Canadian Senator Yuen Pau Woo, a supporter of the Palestine Tribunal, said he was “appalled” that two international law and human rights experts were questioned in Canada “on the grounds that they might pose a national security threat”.
“We know they were here to attend the Palestine Tribunal. We know they have been outspoken in documenting and publicising the horrors inflicted on Gaza by Israel, and advocating for justice,” Woo told Al Jazeera in an interview on Saturday afternoon.
“If those are the factums for their detention, then it suggests that the Canadian government considers these acts of seeking justice for Palestine to be national security threats – and I’d like to know why.”
Enabling Israel’s war
Like other Western countries, Canada has been under growing pressure to cut off its longstanding support for Israel as the Israeli military assault on Gaza killed tens of thousands of Palestinians and plunged the coastal territory into a humanitarian crisis.
Ottawa announced in 2024 that it was suspending weapons permits to its ally as pressure mounted over the war.
But researchers and human rights advocates say loopholes in Canada’s arms export system have allowed Canadian-made weapons to continue to reach Israel, often via the United States.
Rights groups have also called on the Canadian government to do more to support efforts to ensure that Israel is held accountable for abuses against Palestinians in Gaza, including war crimes.
“This violence is not in the past tense; the bombs have not stopped falling,” Rachel Small, the Canada organiser for the antiwar group World Beyond War, said during the Palestine Tribunal’s closing day on Saturday.
“And none of that violence, none of Israel’s genocide … [would be] possible without the flow of weapons from the United States, from Europe, and yes, from Canada,” Small said.
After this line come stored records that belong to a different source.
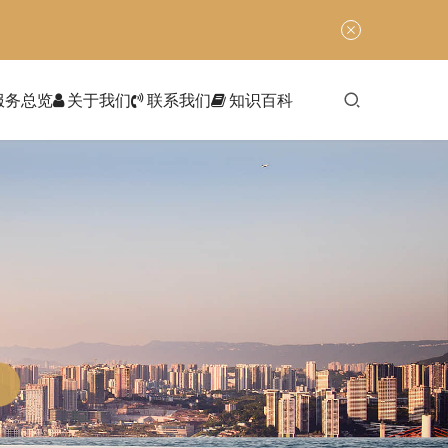
服务总览
关于我们
联系我们
知识百科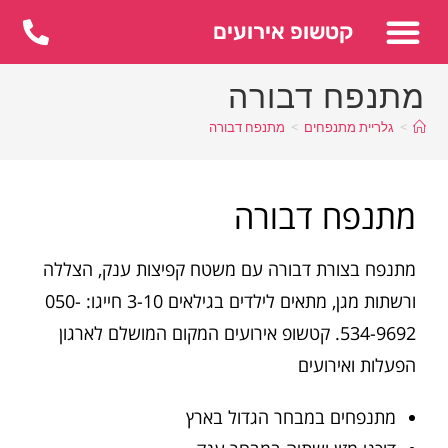
לתוכן
קטשופ אירועים
מתנפח דבורה
>
גלריית מתנפחים
>
מתנפח דבורה
מתנפח דבורה
מתנפח בצורת דבורה עם משטח קפיצות ענק, הצללה
ורשתות מגן, מתאים לילדים בגילאים 3-10 חייגו: 050-
534-9692. קטשופ אירועים המקום המושלם לארגון
הפעלות ואירועים
מתנפחים במבחר הגדול בארץ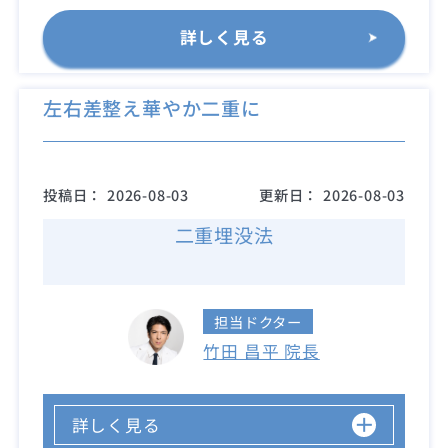
詳しく見る
左右差整え華やか二重に
投稿日：
2026-08-03
更新日：
2026-08-03
二重埋没法
担当ドクター
竹田 昌平 院長
詳しく見る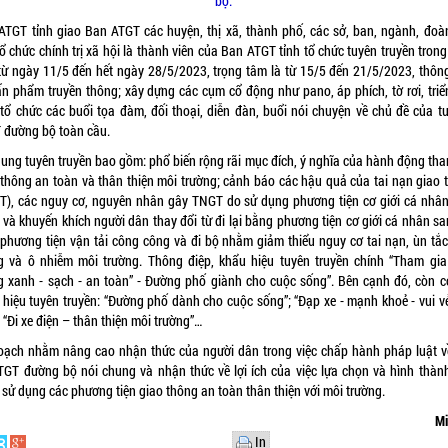
bộ.
ATGT tỉnh giao Ban ATGT các huyện, thị xã, thành phố, các sở, ban, ngành, đoàn
ổ chức chính trị xã hội là thành viên của Ban ATGT tỉnh tổ chức tuyên truyền tron
 từ ngày 11/5 đến hết ngày 28/5/2023, trọng tâm là từ 15/5 đến 21/5/2023, thôn
ấn phẩm truyền thông; xây dựng các cụm cổ động như pano, áp phích, tờ rơi, triể
 tổ chức các buổi tọa đàm, đối thoại, diễn đàn, buổi nói chuyện về chủ đề của tu
 đường bộ toàn cầu.
dung tuyên truyền bao gồm: phổ biến rộng rãi mục đích, ý nghĩa của hành động tha
 thông an toàn và thân thiện môi trường; cảnh báo các hậu quả của tai nạn giao 
T), các nguy cơ, nguyên nhân gây TNGT do sử dụng phương tiện cơ giới cá nhân;
 và khuyến khích người dân thay đổi từ đi lại bằng phương tiện cơ giới cá nhân s
 phương tiện vận tải công công và đi bộ nhằm giảm thiểu nguy cơ tai nạn, ùn tắc
g và ô nhiễm môi trường. Thông điệp, khẩu hiệu tuyên truyền chính “Tham gia
g xanh - sạch - an toàn” - Đường phố giành cho cuộc sống”. Bên cạnh đó, còn c
 hiệu tuyên truyền: “Đường phố dành cho cuộc sống”; “Đạp xe - mạnh khoẻ - vui vẻ
 “Đi xe điện – thân thiện môi trường”…
oạch nhằm nâng cao nhận thức của người dân trong việc chấp hành pháp luật về
ATGT đường bộ nói chung và nhận thức về lợi ích của việc lựa chọn và hình thành
 sử dụng các phương tiện giao thông an toàn thân thiện với môi trường.
Mi
In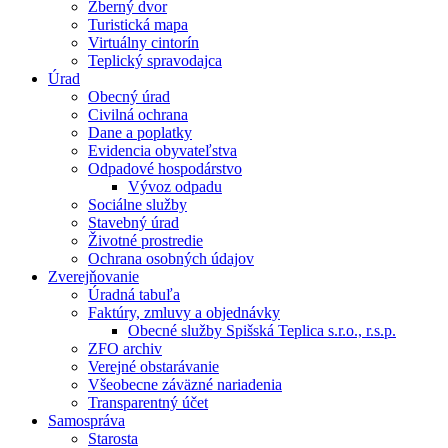
Zberný dvor
Turistická mapa
Virtuálny cintorín
Teplický spravodajca
Úrad
Obecný úrad
Civilná ochrana
Dane a poplatky
Evidencia obyvateľstva
Odpadové hospodárstvo
Vývoz odpadu
Sociálne služby
Stavebný úrad
Životné prostredie
Ochrana osobných údajov
Zverejňovanie
Úradná tabuľa
Faktúry, zmluvy a objednávky
Obecné služby Spišská Teplica s.r.o., r.s.p.
ZFO archiv
Verejné obstarávanie
Všeobecne záväzné nariadenia
Transparentný účet
Samospráva
Starosta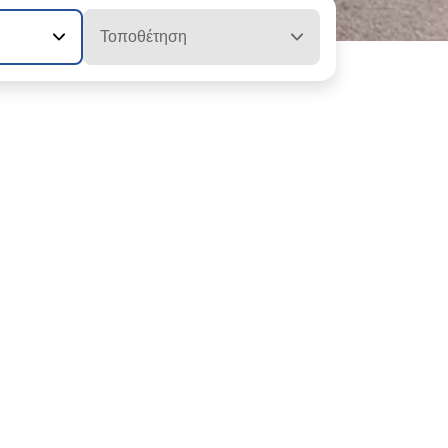
Τοποθέτηση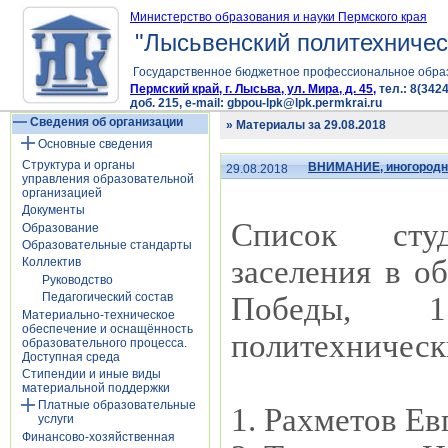
Министерство образования и науки Пермского края
"Лысьвенский политехничес
Государственное бюджетное профессиональное обра
Пермский край, г. Лысьва, ул. Мира, д. 45,
тел.: 8(3424
доб. 215, e-mail: gbpou-lpk@lpk.permkrai.ru
Сведения об организации
» Материалы за 29.08.2018
Основные сведения
Структура и органы
ВНИМАНИЕ, иногородн
29.08.2018
управления образовательной
организацией
Документы
Список студ
Образование
Образовательные стандарты
заселения в об
Коллектив
Руководство
Педагогический состав
Победы, 1
Материально-техническое
обеспечение и оснащённость
политехническ
образовательного процесса.
Доступная среда
Стипендии и иные виды
материальной поддержки
Платные образовательные
1. Рахметов Е
услуги
Финансово-хозяйственная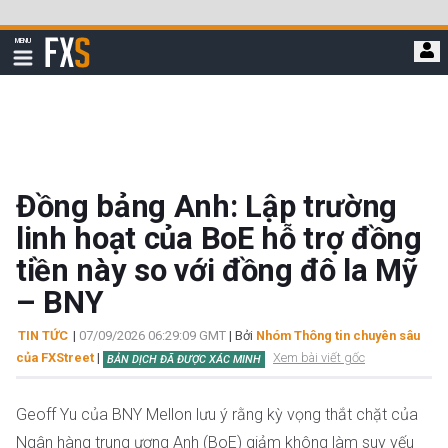
Bỏ
qua
FXStreet
MENU
để
Hiển
thị
đi
điều
hướng
đến
nội
dung
chính
Đồng bảng Anh: Lập trường
linh hoạt của BoE hỗ trợ đồng
tiền này so với đồng đô la Mỹ
– BNY
TIN TỨC
|
07/09/2026 06:29:09 GMT
| Bởi
Nhóm Thông tin chuyên sâu
của FXStreet
|
Xem bài viết gốc
BẢN DỊCH ĐÃ ĐƯỢC XÁC MINH
Geoff Yu của BNY Mellon lưu ý rằng kỳ vọng thắt chặt của
Ngân hàng trung ương Anh (BoE) giảm không làm suy yếu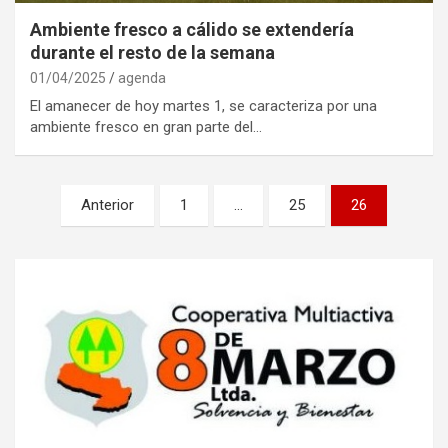
Ambiente fresco a cálido se extendería
durante el resto de la semana
01/04/2025
agenda
El amanecer de hoy martes 1, se caracteriza por una
ambiente fresco en gran parte del…
Navegación
Anterior
1
…
25
26
de
entradas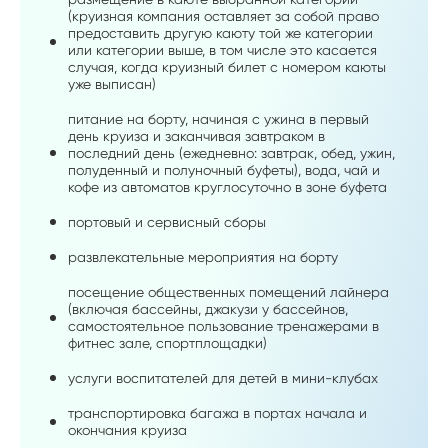
(круизная компания оставляет за собой право
предоставить другую каюту той же категории
или категории выше, в том числе это касается
случая, когда круизный билет с номером каюты
уже выписан)
питание на борту, начиная с ужина в первый
день круиза и заканчивая завтраком в
последний день (ежедневно: завтрак, обед, ужин,
полуденный и полуночный буфеты), вода, чай и
кофе из автоматов круглосуточно в зоне буфета
портовый и сервисный сборы
развлекательные мероприятия на борту
посещение общественных помещений лайнера
(включая бассейны, джакузи у бассейнов,
самостоятельное пользование тренажерами в
фитнес зале, спортплощадки)
услуги воспитателей для детей в мини-клубах
транспортировка багажа в портах начала и
окончания круиза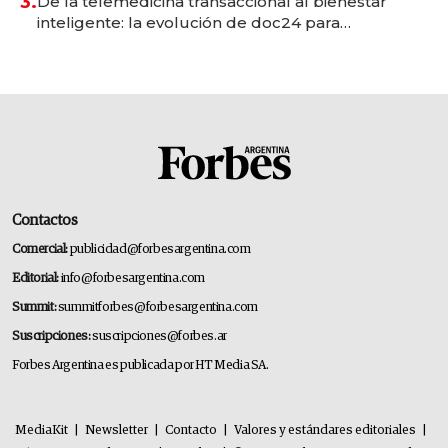
3.
De la telemedicina transaccional al bienestar
inteligente: la evolución de doc24 para
transformar a las organizaciones
Contactos
Comercial:
publicidad@forbesargentina.com
Editorial:
info@forbesargentina.com
Summit:
summitforbes@forbesargentina.com
Suscripciones:
suscripciones@forbes.ar
Forbes Argentina es publicada por HT Media SA.
MediaKit
|
Newsletter
|
Contacto
|
Valores y estándares editoriales
|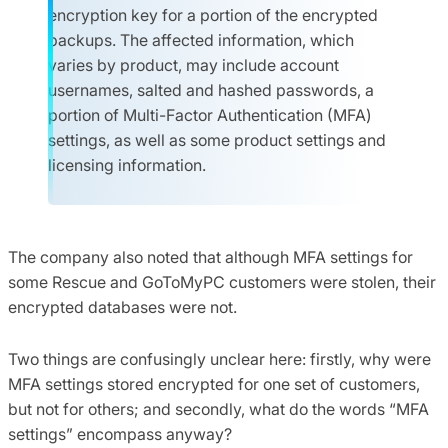
encryption key for a portion of the encrypted
backups. The affected information, which
varies by product, may include account
usernames, salted and hashed passwords, a
portion of Multi-Factor Authentication (MFA)
settings, as well as some product settings and
licensing information.
The company also noted that although MFA settings for
some Rescue and GoToMyPC customers were stolen, their
encrypted databases were not.
Two things are confusingly unclear here: firstly, why were
MFA settings stored encrypted for one set of customers,
but not for others; and secondly, what do the words “MFA
settings” encompass anyway?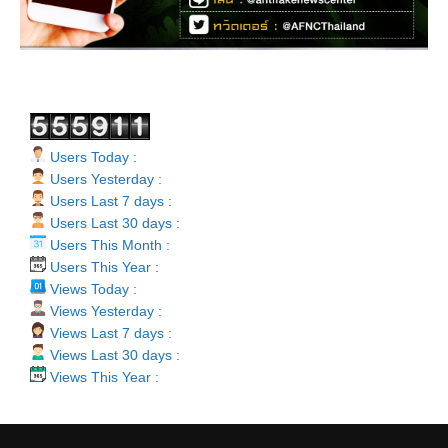
Users Today :
Users Yesterday :
Users Last 7 days :
Users Last 30 days :
Users This Month :
Users This Year :
Views Today :
Views Yesterday :
Views Last 7 days :
Views Last 30 days :
Views This Year :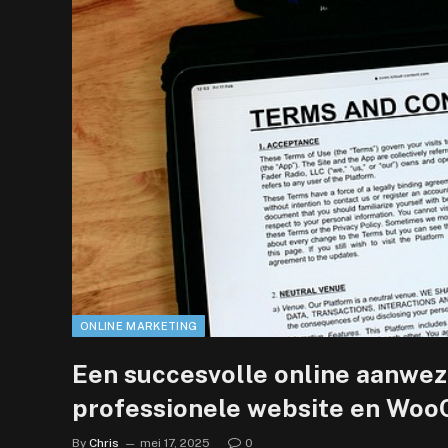
ONLINE MARKETING
Een succesvolle online aanwe
professionele website en W
By
Chris
mei 17, 2025
0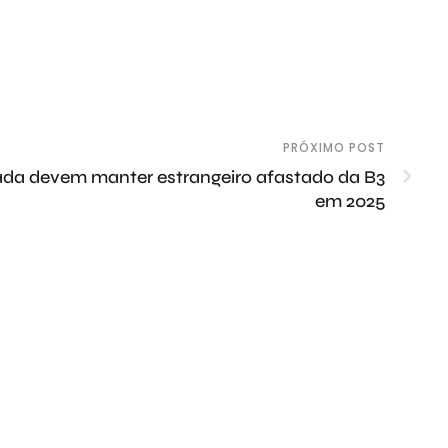
PRÓXIMO POST
evada devem manter estrangeiro afastado da B3
em 2025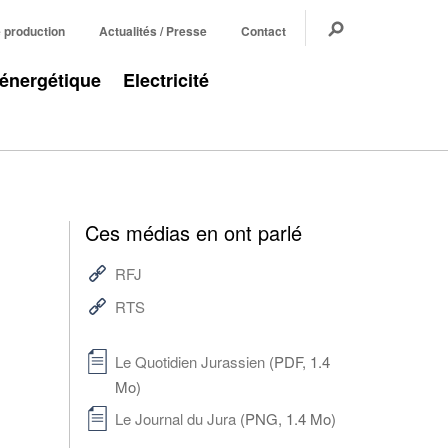
e production
Actualités / Presse
Contact
 énergétique
Electricité
Ces médias en ont parlé
RFJ
RTS
Le Quotidien Jurassien
(PDF, 1.4
Mo)
Le Journal du Jura
(PNG, 1.4 Mo)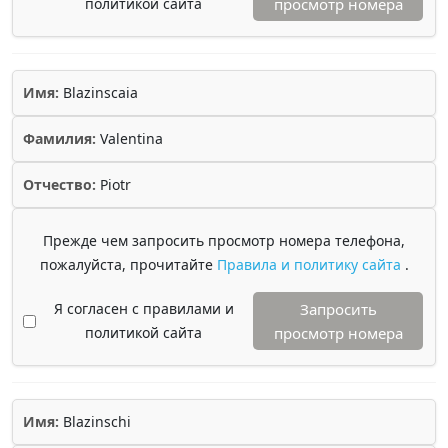
политикой сайта
просмотр номера
Имя:
Blazinscaia
Фамилия:
Valentina
Отчество:
Piotr
Прежде чем запросить просмотр номера телефона,
пожалуйста, прочитайте
Правила и политику сайта
.
Я согласен с правилами и
Запросить
политикой сайта
просмотр номера
Имя:
Blazinschi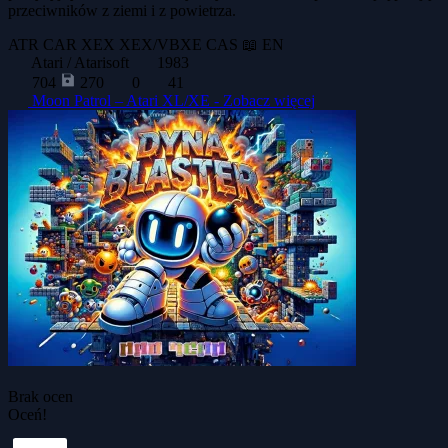
przeciwników z ziemi i z powietrza.
ATR
CAR
XEX
XEX/VBXE
CAS
📖 EN
Atari / Atarisoft
1983
704
270
0
41
Moon Patrol – Atari XL/XE -
Zobacz więcej
Brak ocen
Oceń!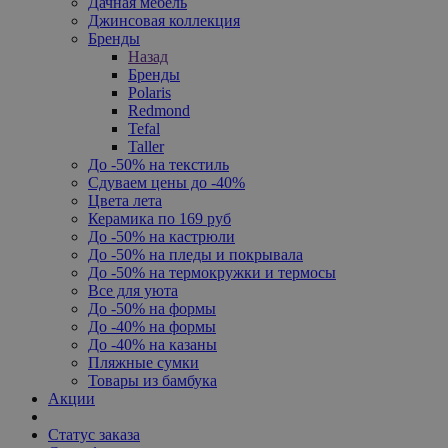
Дачная мебель
Джинсовая коллекция
Бренды
Назад
Бренды
Polaris
Redmond
Tefal
Taller
До -50% на текстиль
Сдуваем цены до -40%
Цвета лета
Керамика по 169 руб
До -50% на кастрюли
До -50% на пледы и покрывала
До -50% на термокружки и термосы
Все для уюта
До -50% на формы
До -40% на формы
До -40% на казаны
Пляжные сумки
Товары из бамбука
Акции
Статус заказа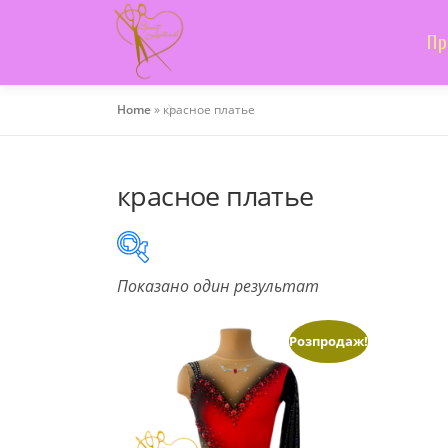
Skip
to
Пр
content
Home
»
красное платье
красное платье
Показано один результат
On sale
(505)
Розпродаж!
Product categories
Product categories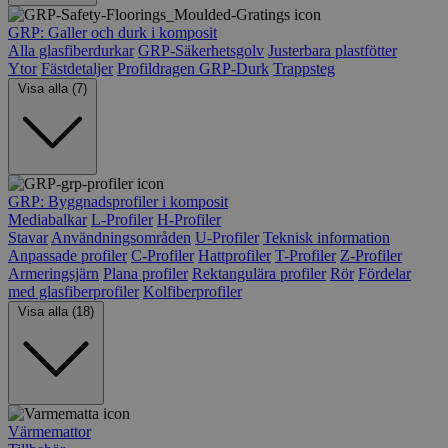
GRP: Galler och durk i komposit
Alla glasfiberdurkar
GRP-Säkerhetsgolv
Justerbara plastfötter
Ytor
Fästdetaljer
Profildragen GRP-Durk
Trappsteg
Visa alla (7)
GRP: Byggnadsprofiler i komposit
Mediabalkar
L-Profiler
H-Profiler
Stavar
Användningsområden
U-Profiler
Teknisk information
Anpassade profiler
C-Profiler
Hattprofiler
T-Profiler
Z-Profiler
Armeringsjärn
Plana profiler
Rektangulära profiler
Rör
Fördelar
med glasfiberprofiler
Kolfiberprofiler
Visa alla (18)
Värmemattor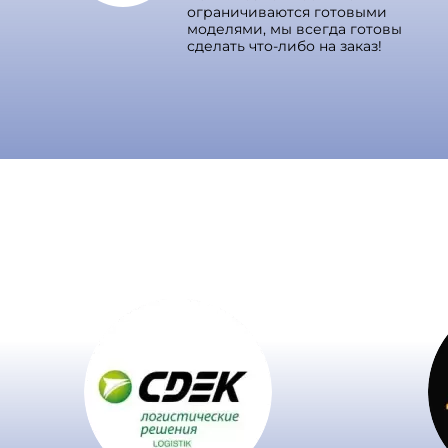
ограничиваются готовыми
моделями, мы всегда готовы
сделать что-либо на заказ!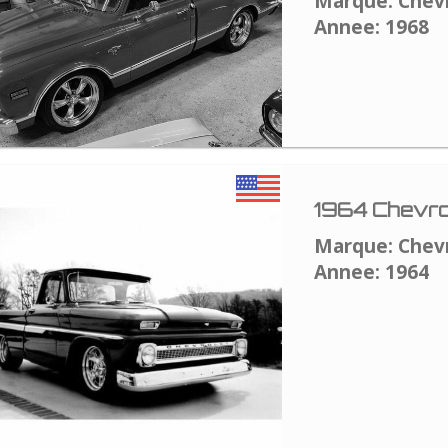
Marque: Chev
Annee: 1968
1964 Chevro
Marque: Chev
Annee: 1964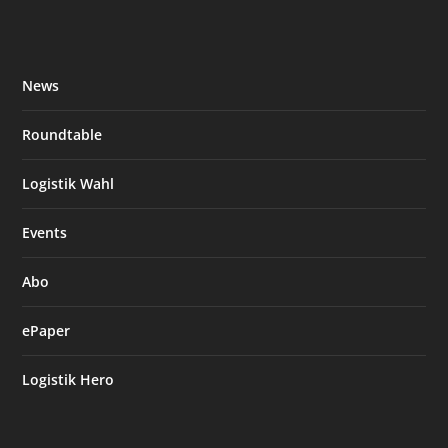
News
Roundtable
Logistik Wahl
Events
Abo
ePaper
Logistik Hero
At least 260 Palestinians have been killed in Israeli attacks on Gaza since a ceasefire deal between Israel and Hamas came into effect last month, according to health authorities in the besieged coastal enclave.
Palestinians also continue to reel from a lack of adequate food, water, medicine and shelter supplies as Israel maintains strict curbs on humanitarian aid deliveries.
Against that backdrop, Falk told Al Jazeera on Saturday that “it’s more important than ever … to expose the reality of what’s happening” on the ground in Gaza.
“There’s this whole false sense that the genocide is over,” he said. “[But Israel] is carrying out the genocidal project in a less aggressive way, or a less intense way. It’s what some have called the incremental genocide.”